8th International Conference on Spoken Language Processing

Jeju Island, Korea
October 4-8, 2004

Parallel Feature Generation based on Maximizing Normalized Acoustic Likelihood

Xiang Li, Richard Stern

Carnegie Mellon University, USA

Combining information from parallel feature streams generally improves speech recognition accuracy. While many studies have attempted to determine the stage of the recognition system that provides best combination performance and the specific nature of how features are combined, relatively little attention has been paid to the design or selection of parallel feature sets when used in combination. In this paper we propose a new parallel feature generation algorithm based on the criterion of maximizing the normalized acoustic likelihood of the features after they are combined, which is closely related to the recognition accuracy obtained using the combination of these features.
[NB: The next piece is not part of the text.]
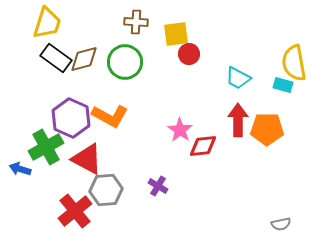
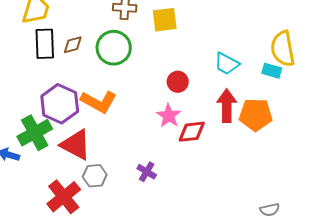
red circle: (189, 54) -> (178, 82), moved
black rectangle: (56, 58) -> (45, 44), turned 52
brown diamond: (84, 59) -> (73, 45), size x0.7
gray hexagon: (106, 190) -> (95, 176), size x0.7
We use a gradient ascent procedure to manipulate the values of a set of transformation matrices through which individual features are passed before they are combined in a fashion that maximizes the normalized acoustic likelihood term after the features are combined. The function that combine the parallel features together is an intrinsic part of the optimization process. The use of the optimal linear transformation provides a relative decrease of 12.7 percent Word Error Rate on the DARPA Resource Management task.

Full Paper

Bibliographic reference.  Li, Xiang / Stern, Richard (2004): "Parallel feature generation based on maximizing normalized acoustic likelihood", In INTERSPEECH-2004, 953-956.